C**** The parameters defining those 2 approximations are tabulated.
C****
C**** Note: No attempt is made to find the longterm trends for urban
C**** and rural combination separately; using the difference only
C**** minimizes the impact of short term regional events that
C**** affect both rural and urban stations, hence cancel out.
Squidly (22:11:06) :
1) Rather recently, a company has successful begun the manufacturing of a solar film that is extremely efficient by comparison to typical silicon, and much cheaper.
Yeah, very promising.
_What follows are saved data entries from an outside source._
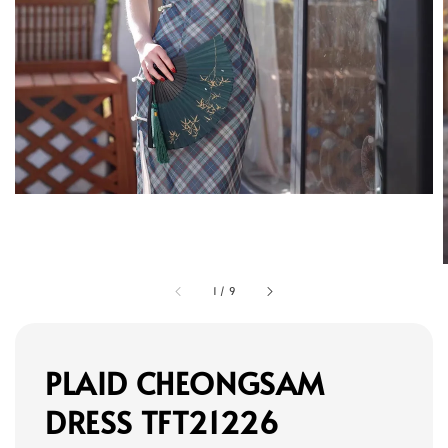
1
/
9
PLAID CHEONGSAM
DRESS TFT21226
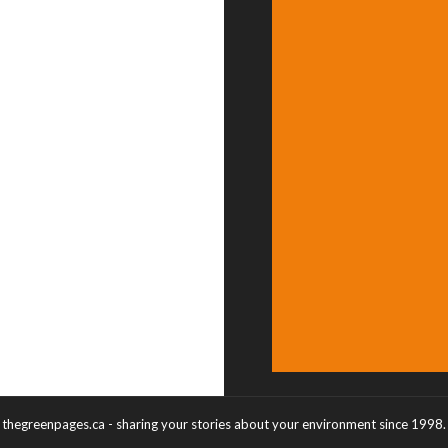
thegreenpages.ca - sharing your stories about your environment since 1998.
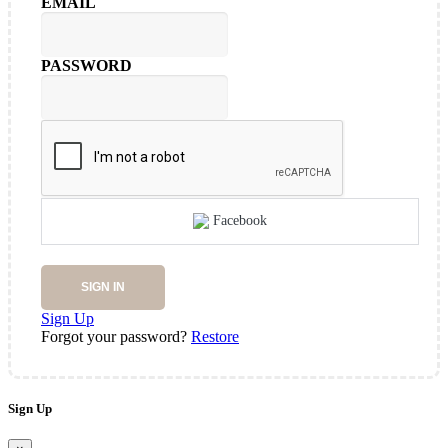
EMAIL
PASSWORD
Facebook
SIGN IN
Sign Up
Forgot your password?
Restore
Sign Up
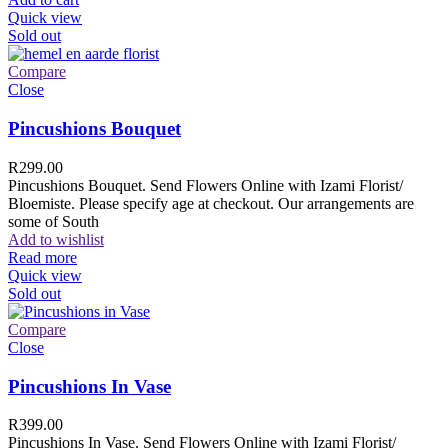
Quick view
Sold out
Compare
Close
Pincushions Bouquet
R
299.00
Pincushions Bouquet. Send Flowers Online with Izami Florist/
Bloemiste. Please specify age at checkout. Our arrangements are
some of South
Add to wishlist
Read more
Quick view
Sold out
Compare
Close
Pincushions In Vase
R
399.00
Pincushions In Vase. Send Flowers Online with Izami Florist/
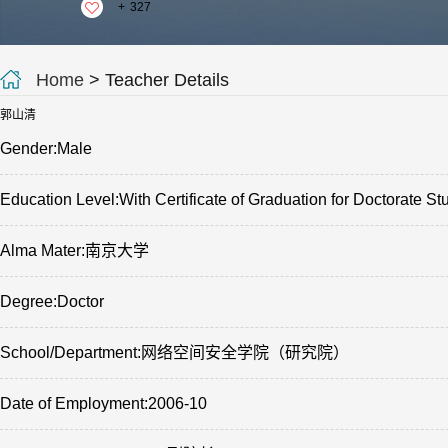
+
327
Home
> Teacher Details
郭山清
Gender:Male
Education Level:With Certificate of Graduation for Doctorate St
Alma Mater:南京大学
Degree:Doctor
School/Department:网络空间安全学院（研究院）
Date of Employment:2006-10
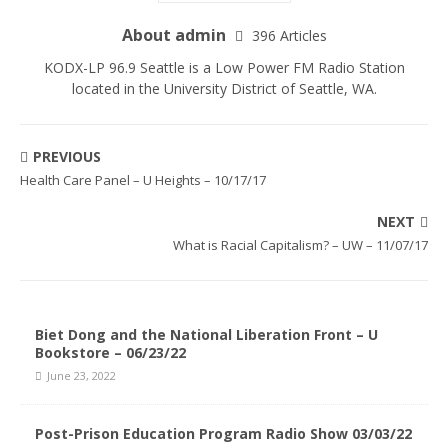
About admin
396 Articles
KODX-LP 96.9 Seattle is a Low Power FM Radio Station
located in the University District of Seattle, WA.
PREVIOUS
Health Care Panel – U Heights – 10/17/17
NEXT
What is Racial Capitalism? – UW – 11/07/17
Biet Dong and the National Liberation Front – U
Bookstore – 06/23/22
June 23, 2022
Post-Prison Education Program Radio Show 03/03/22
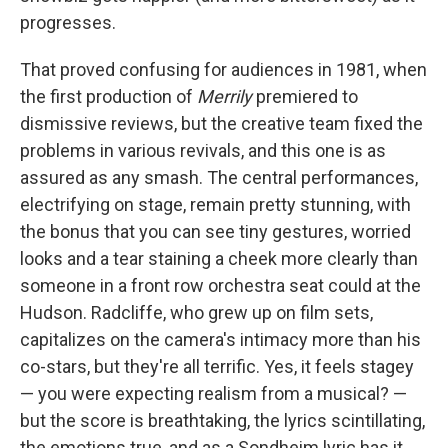
progresses.
That proved confusing for audiences in 1981, when
the first production of
Merrily
premiered to
dismissive reviews, but the creative team fixed the
problems in various revivals, and this one is as
assured as any smash. The central performances,
electrifying on stage, remain pretty stunning, with
the bonus that you can see tiny gestures, worried
looks and a tear staining a cheek more clearly than
someone in a front row orchestra seat could at the
Hudson. Radcliffe, who grew up on film sets,
capitalizes on the camera's intimacy more than his
co-stars, but they're all terrific. Yes, it feels stagey
— you were expecting realism from a musical? —
but the score is breathtaking, the lyrics scintillating,
the emotions true, and as a Sondheim lyric has it,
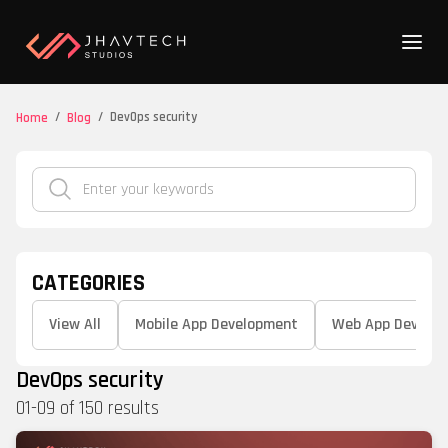
/
/
DevOps security
Home
Blog
CATEGORIES
View All
Mobile App Development
Web App Develo
DevOps security
01
-
09
of
150
results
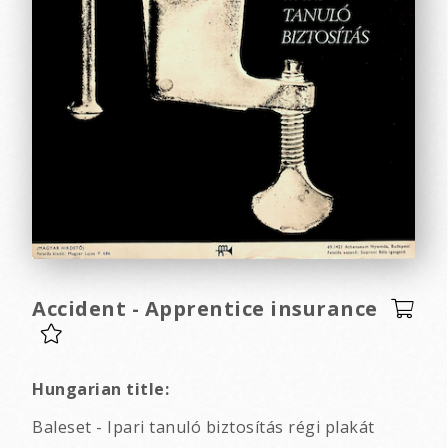
Accident - Apprentice insurance
Hungarian title:
Baleset - Ipari tanuló biztosítás régi plakát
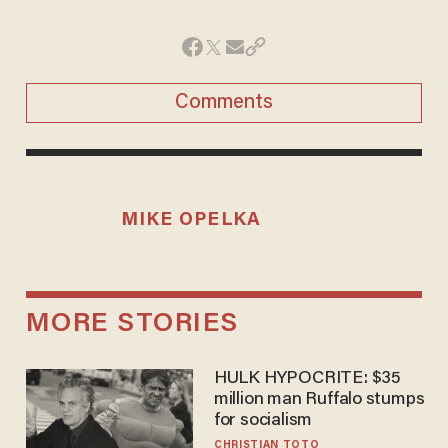
Comments
MIKE OPELKA
MORE STORIES
HULK HYPOCRITE: $35
million man Ruffalo stumps
for socialism
CHRISTIAN TOTO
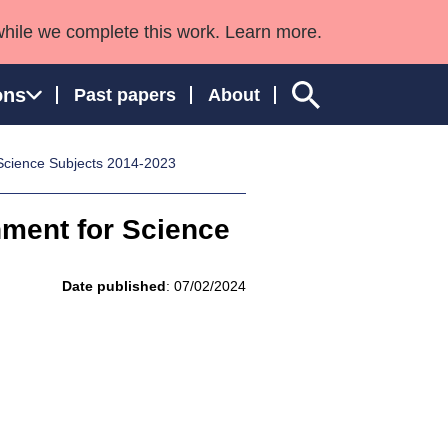
while we complete this work. Learn more.
ons
Past papers
About
 Science Subjects 2014-2023
nment for Science
ngland and Wales
Date published
: 07/02/2024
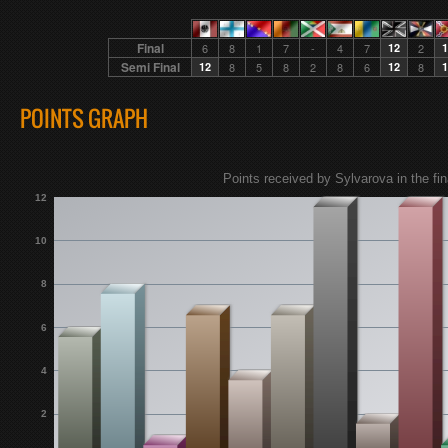
Final
6
8
1
7
-
4
7
12
2
1
Semi Final
12
8
5
8
2
8
6
12
8
1
POINTS GRAPH
Points received by Sylvarova in the fin
12
10
8
6
4
2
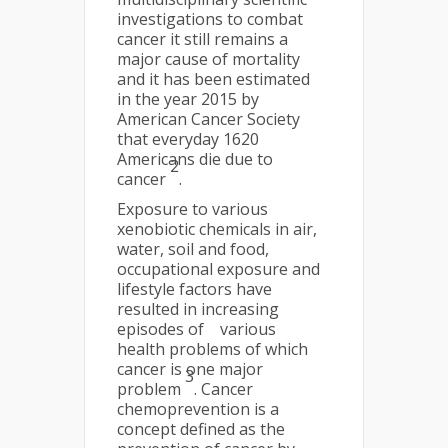
investigations to combat
cancer it still remains a
major cause of mortality
and it has been estimated
in the year 2015 by
American Cancer Society
that everyday 1620
Americans die due to
2
cancer
.
Exposure to various
xenobiotic chemicals in air,
water, soil and food,
occupational exposure and
lifestyle factors have
resulted in increasing
episodes of various
health problems of which
cancer is one major
3
problem
. Cancer
chemoprevention is a
concept defined as the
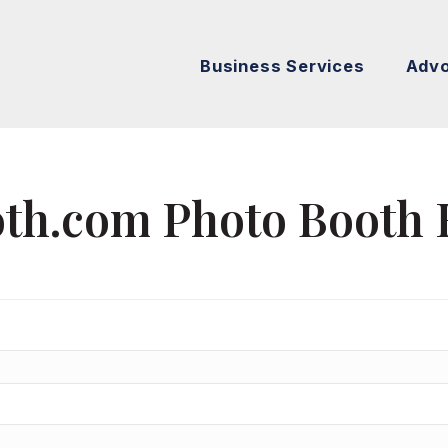
Business Services
Adv
th.com Photo Booth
Saw projections of 5 cents / kWhr. IF they can hit the numbers, this is a serious ‘game changer’.
2) Researchers at MIT recently discovered a polymer that very efficiently separates H and O from H2O with very low electrical power consumption.
Interesting. Had not heard about it. I presume it is this:
http://www.sciam.com/article.cfm?id=hydrogen-power-on-the-cheap
turned up in a google search. For a ‘downer man…’ point of view, see:
http://www.dailykos.com/story/2008/8/5/143320/8009
Now, the idea. Take #1 to collect electrical power and couple that to #2 to produce hydrogen that one could store almost indefinitely. Obtain an efficient hydrogen combustion electrical generator, and Viola! One could theoretically run their entire household off of the sun in a practical and affordable manner. Then, purchase an electric car, or plug-in hybrid, and you have essentially provided for all of your energy needs indefinitely.
The issues I see:
1) It’s all new. Often the road from idea to product dashes many hopes.
2) You don’t want hydrogen combustion, you want a hydrogen fuel cell. Much better though more expensive.
3) There is an engineering question of what’s more efficient: Plug in HEV or a direct H fuel cell vehicle. Implementation nit at most.
Generally, yes. IFF what they project is valid, you can do this. IF. Hydrogen is not an energy source, but it is an ‘ok’ battery. (Bit low on density and storage either takes BIG tanks, fancy hydrides, or one heck of a lot of pressure or cold. Better for stationary than for vehicles; but workable for both.)